Dust occurring during ore extraction, as well as sulphuric acid solution and copper sulphate, pose a threat to soil contamination.

There is also a high risk of accidents or disasters, especially when it comes to seismically active areas, as is the case with Valandovo in Macedonia.

Similarly, the storage and delivery of sulphuric acid is always a risky operation and an environmental time-bomb. Storage of sulphuric acid in the mine vicinity is also a potential hazard, and can cause serious consequences in case of spillage, Georgiev adds.

When it comes to cyanide, after the disaster in Romania, the EU has tightened laws, while the use of cyanide in ore mining is permitted under very strict conditions.

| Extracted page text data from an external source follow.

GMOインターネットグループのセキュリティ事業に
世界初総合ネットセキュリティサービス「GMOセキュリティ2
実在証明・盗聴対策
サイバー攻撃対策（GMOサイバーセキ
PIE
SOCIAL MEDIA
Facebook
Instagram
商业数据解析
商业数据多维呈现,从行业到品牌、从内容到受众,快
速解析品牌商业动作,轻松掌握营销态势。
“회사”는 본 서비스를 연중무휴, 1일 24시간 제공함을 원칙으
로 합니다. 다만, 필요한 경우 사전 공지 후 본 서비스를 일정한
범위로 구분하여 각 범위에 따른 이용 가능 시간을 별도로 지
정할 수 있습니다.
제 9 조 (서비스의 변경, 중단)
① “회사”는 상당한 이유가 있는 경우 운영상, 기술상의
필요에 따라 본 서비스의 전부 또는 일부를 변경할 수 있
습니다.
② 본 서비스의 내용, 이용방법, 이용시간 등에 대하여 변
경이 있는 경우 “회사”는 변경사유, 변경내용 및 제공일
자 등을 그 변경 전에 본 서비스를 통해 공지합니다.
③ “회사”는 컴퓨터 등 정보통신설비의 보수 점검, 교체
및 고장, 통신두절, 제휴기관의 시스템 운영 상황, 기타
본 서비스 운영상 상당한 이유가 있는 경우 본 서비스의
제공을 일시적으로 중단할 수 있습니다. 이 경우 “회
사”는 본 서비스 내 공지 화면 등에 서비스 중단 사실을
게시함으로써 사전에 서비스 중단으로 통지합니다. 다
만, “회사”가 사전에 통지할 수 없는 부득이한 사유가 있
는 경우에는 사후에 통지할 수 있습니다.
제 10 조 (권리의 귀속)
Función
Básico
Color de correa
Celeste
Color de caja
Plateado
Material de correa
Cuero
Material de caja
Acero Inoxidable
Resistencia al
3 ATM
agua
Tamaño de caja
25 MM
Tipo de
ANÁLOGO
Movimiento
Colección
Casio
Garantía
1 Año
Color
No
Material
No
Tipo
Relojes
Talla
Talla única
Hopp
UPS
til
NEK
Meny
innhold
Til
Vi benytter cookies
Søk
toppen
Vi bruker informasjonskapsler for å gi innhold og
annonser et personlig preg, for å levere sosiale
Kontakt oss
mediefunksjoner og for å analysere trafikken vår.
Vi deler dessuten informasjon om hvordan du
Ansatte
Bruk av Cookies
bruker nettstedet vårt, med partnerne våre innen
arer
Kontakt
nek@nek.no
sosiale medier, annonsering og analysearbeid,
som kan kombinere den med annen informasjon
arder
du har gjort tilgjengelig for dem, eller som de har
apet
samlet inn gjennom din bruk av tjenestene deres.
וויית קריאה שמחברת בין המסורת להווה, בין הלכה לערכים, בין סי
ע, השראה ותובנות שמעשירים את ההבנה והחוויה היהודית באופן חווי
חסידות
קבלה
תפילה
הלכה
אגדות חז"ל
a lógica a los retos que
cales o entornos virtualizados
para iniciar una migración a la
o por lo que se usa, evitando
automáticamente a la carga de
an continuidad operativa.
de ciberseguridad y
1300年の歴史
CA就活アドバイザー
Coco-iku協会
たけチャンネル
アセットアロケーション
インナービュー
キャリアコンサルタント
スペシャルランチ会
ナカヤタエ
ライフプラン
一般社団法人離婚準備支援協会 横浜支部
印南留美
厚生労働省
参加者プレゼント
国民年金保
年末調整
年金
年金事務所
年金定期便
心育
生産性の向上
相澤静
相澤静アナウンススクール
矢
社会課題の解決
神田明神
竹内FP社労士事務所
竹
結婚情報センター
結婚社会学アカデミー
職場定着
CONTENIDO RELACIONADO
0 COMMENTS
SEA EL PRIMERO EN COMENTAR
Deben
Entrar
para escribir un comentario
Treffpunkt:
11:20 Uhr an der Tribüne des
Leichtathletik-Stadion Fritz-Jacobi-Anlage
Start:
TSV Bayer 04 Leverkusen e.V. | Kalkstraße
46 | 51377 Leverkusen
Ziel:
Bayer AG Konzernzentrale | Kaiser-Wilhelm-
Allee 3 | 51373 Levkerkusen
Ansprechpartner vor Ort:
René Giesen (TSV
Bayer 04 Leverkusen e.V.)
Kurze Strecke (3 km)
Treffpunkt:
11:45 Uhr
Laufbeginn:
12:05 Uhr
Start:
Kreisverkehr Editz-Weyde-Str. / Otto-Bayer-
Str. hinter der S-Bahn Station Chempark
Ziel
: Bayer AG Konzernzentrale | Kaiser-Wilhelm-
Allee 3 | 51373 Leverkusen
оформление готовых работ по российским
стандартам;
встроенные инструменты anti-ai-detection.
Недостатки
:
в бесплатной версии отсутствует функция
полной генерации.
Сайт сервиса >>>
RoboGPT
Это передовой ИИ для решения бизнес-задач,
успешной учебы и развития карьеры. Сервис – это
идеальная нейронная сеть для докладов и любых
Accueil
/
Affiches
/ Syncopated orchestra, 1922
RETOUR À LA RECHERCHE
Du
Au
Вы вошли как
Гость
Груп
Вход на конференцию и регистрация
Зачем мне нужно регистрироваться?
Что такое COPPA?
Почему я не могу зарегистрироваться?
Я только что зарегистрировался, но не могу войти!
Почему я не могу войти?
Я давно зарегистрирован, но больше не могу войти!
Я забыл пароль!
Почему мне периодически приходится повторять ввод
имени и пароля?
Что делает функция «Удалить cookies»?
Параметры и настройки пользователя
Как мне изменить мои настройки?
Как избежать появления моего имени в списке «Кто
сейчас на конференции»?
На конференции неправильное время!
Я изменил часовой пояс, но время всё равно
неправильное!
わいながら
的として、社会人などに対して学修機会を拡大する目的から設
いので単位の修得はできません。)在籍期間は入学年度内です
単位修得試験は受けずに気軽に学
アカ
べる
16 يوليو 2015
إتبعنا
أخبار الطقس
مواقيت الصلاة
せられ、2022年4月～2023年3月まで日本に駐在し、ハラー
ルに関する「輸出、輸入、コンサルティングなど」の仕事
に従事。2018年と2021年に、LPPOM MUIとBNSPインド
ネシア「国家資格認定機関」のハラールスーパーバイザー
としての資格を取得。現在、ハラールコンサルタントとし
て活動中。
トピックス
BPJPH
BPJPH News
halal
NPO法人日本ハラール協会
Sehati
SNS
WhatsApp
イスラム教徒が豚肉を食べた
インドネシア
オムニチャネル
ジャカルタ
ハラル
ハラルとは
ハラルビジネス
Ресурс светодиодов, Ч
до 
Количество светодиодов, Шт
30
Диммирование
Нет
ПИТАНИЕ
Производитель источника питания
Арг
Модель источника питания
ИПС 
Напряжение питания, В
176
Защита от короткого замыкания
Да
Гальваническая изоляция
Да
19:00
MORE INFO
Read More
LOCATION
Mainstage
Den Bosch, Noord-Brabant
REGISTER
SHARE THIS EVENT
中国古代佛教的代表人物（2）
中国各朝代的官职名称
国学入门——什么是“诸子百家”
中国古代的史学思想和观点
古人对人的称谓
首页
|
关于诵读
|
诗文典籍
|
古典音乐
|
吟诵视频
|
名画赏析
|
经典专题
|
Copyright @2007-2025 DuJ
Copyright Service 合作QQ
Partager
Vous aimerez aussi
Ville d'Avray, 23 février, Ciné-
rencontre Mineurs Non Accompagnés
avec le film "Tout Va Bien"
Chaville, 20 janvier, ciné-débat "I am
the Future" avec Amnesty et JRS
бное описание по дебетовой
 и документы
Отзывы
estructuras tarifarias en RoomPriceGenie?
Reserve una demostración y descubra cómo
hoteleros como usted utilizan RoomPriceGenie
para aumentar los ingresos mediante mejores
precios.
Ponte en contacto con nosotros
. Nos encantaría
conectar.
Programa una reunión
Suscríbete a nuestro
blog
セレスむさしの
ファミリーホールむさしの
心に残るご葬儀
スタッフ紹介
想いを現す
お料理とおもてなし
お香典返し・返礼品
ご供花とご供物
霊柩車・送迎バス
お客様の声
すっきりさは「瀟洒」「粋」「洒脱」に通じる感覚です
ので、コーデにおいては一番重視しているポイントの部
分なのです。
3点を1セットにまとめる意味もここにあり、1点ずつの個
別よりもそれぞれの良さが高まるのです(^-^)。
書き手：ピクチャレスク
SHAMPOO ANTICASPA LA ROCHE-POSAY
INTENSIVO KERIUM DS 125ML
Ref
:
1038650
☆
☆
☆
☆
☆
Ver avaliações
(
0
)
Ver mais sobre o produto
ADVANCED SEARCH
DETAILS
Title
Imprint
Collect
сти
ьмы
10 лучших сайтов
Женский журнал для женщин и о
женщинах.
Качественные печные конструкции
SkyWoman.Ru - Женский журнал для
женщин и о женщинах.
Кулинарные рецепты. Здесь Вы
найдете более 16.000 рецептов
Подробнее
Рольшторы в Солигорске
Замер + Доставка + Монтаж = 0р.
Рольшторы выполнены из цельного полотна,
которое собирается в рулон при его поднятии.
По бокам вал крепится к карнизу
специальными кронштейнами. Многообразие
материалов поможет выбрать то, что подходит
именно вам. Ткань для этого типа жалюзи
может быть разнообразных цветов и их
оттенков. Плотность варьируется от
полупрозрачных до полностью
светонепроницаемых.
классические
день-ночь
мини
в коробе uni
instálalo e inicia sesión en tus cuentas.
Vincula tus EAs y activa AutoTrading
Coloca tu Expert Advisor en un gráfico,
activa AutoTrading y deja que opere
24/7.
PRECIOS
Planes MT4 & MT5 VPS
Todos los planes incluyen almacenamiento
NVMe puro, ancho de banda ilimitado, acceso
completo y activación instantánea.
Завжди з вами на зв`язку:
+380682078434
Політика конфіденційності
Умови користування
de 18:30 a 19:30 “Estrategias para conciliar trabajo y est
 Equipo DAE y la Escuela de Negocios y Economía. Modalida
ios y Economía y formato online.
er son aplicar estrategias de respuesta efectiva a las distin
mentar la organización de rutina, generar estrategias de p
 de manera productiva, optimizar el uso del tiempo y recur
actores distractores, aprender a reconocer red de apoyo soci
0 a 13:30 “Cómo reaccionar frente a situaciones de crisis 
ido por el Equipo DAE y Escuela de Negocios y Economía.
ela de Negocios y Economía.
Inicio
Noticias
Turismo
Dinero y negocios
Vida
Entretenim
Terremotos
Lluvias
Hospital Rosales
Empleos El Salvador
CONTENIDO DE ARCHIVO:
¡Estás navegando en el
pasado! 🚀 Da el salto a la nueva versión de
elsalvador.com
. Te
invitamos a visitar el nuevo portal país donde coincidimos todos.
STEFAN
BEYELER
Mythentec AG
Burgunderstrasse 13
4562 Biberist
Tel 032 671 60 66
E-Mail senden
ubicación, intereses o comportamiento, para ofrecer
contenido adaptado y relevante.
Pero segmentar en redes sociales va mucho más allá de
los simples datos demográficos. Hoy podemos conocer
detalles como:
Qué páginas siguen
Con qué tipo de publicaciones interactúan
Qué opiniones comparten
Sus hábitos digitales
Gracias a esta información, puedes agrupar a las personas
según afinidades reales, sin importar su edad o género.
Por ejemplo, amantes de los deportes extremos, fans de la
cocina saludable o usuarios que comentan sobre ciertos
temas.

Germany, Hungary and the Czech Republic have completely prohibited the use of cyanide in mining, and the European Parliament has requested that the ban be extended to the whole of Europe in order to protect water resources and biodiversity.

Today, the so-called flotation concentration has taken over the lead from this method, and is considered as less risky for the environment.

Environmental regulations governing the mining sector are wide-ranging. In addition to the umbrella environmental protection law, this area is regulated by a number of laws related to waste management, environmental impact assessment, air protection, land and water protection, as well as a number of by-laws.

In addition to the Environmental Impact Assessment Study, which is mandatory for mining projects and is carried out in accordance with national legislation, international financial institutions require an Environmental and Social Impact Assessment (ESIA), which at the level of individual projects can prevent and eliminate numerous problems and impacts on ecosystems and biodiversity.